For scraping Expedia we will take the support of some III party libraries.

  1. Selenium– Selenium is a popular web scraping tool for automating web browsers. It is often used to interact with dynamic websites, where the content of the website changes based on user interactions or other events. You can install it like this.
pip install selenium

2. BeautifulSoup– It will be used for parsing raw HTML. You can install it like this.

pip install beautifulsoup4

3. We also need a Chromium web driver to render Expedia. Remember to keep the version of the Chromium web driver and your Chrome browser the same otherwise, it will keep generating an error.

You can download it from here.

Setup and Testing

Let’s first create a small setup and render the website. This is just to make sure everything works fine for us later. The target URL for this tutorial will be a hotel page from Expedia.

from bs4 import BeautifulSoup
from selenium import webdriver
import time


PATH = 'C:\Program Files (x86)\chromedriver.exe'



l=list()
o={}

target_url = "https://www.expedia.com/Cansaulim-Hotels-Heritage-Village-Resort-Spa-Goa.h2185154.Hotel-Information?=one-key-onboarding-dialog&chkin=2023-05-13&chkout=2023-05-14&destType=MARKET&destination=Goa%2C%20India%20%28GOI-Dabolim%29&latLong=15.383019%2C73.838253&regionId=6028089&rm1=a2"

driver=webdriver.Chrome(PATH)

driver.get(target_url)


time.sleep(5)

resp = driver.page_source
driver.close()
print(resp)

The code is pretty straightforward but let me break it down for you.
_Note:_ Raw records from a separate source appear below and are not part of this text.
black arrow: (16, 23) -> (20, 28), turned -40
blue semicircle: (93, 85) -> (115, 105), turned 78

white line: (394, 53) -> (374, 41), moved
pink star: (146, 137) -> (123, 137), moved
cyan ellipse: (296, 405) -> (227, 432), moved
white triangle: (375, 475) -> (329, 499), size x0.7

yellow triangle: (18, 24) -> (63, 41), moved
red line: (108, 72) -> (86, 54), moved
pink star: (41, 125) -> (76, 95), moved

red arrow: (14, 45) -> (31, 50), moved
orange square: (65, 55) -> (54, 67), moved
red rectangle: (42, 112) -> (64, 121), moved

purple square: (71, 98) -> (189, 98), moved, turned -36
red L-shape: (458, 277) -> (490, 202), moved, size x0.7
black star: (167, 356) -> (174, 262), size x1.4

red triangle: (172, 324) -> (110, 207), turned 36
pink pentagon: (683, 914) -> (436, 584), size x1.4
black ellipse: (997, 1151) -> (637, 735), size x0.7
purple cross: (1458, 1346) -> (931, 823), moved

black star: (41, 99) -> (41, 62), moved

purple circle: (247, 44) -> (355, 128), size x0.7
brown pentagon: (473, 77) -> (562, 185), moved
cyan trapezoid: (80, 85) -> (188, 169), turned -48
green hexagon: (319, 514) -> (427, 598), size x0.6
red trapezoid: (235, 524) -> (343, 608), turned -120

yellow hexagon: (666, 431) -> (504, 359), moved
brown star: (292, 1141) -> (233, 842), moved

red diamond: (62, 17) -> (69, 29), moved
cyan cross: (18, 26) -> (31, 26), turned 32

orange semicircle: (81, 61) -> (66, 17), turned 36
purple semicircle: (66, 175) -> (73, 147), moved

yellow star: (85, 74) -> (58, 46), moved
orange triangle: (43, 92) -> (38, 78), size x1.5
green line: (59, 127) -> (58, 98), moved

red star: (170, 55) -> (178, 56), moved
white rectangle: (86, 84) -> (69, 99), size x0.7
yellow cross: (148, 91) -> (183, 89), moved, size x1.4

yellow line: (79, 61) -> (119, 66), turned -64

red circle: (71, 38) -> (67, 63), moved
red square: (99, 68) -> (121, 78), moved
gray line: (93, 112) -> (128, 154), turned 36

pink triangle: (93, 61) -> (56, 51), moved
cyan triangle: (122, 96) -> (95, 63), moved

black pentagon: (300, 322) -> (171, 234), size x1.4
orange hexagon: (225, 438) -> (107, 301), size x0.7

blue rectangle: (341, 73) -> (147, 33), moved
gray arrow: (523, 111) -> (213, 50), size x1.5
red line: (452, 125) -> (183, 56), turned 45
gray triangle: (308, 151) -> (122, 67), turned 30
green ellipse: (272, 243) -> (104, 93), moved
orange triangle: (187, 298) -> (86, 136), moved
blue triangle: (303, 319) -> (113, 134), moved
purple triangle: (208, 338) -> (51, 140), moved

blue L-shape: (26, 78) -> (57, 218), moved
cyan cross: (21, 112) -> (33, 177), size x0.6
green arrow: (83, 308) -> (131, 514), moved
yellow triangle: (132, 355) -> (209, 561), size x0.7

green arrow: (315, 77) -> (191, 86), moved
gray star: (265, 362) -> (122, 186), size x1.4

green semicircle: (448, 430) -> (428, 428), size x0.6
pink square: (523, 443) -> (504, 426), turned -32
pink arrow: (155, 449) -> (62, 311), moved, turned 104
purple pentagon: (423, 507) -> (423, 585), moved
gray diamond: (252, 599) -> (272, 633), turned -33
  • The first three lines import the required modules, including BeautifulSoup for parsing HTML documents, Selenium WebDriver for automating web browsers, and time for pausing the program execution for a specified amount of time.
  • The next line sets the path for the Chrome WebDriver executable file. The WebDriver is needed to launch the Chrome browser for web scraping.
  • The next two lines define an empty list l and an empty dictionary o that will be used later in the program to store the scraped data.
  • The target_url variable contains the URL of the target Expedia page that we want to scrape. It includes the check-in and check-out dates, the destination, and other parameters needed to perform a hotel search.
  • The webdriver.Chrome(PATH) line launches the Chrome browser using the Chrome WebDriver executable file. The PATH variable specifies the location of the Chrome WebDriver executable file.
  • The driver.get(target_url) line loads the target URL in the Chrome browser.
  • The time.sleep(5) line pauses the program execution for 5 seconds to give the web page time to load and render.
  • The driver.page_source line retrieves the HTML source code of the loaded web page.
  • The driver.close() line closes the Chrome browser.
  • Finally, the print(resp) line prints the retrieved HTML source code to the console output.

I hope you have got an idea now. Before we run this code let’s see what the page actually looks like in our browser.

As you can see at the top there is the name of the hotel and at the bottom, you can find multiple room types and their pricing. Now, let’s run our code and see what appears on our screen.

This will appear on your Chrome Webdriver screen once you run your code. Did you notice the difference? Well, the prices are not visible when we run the code. Why is that? The reason behind this is HTTP headers. While scraping Expedia we have to pass multiple headers like User-AgentAcceptAccept-EncodingReferer, etc.

Bypassing all these headers in web scraping requests, we can make the request appear more like a legitimate user request, thereby reducing the chances of being detected and blocked by the website.

So, let’s make the changes to the code and then run it.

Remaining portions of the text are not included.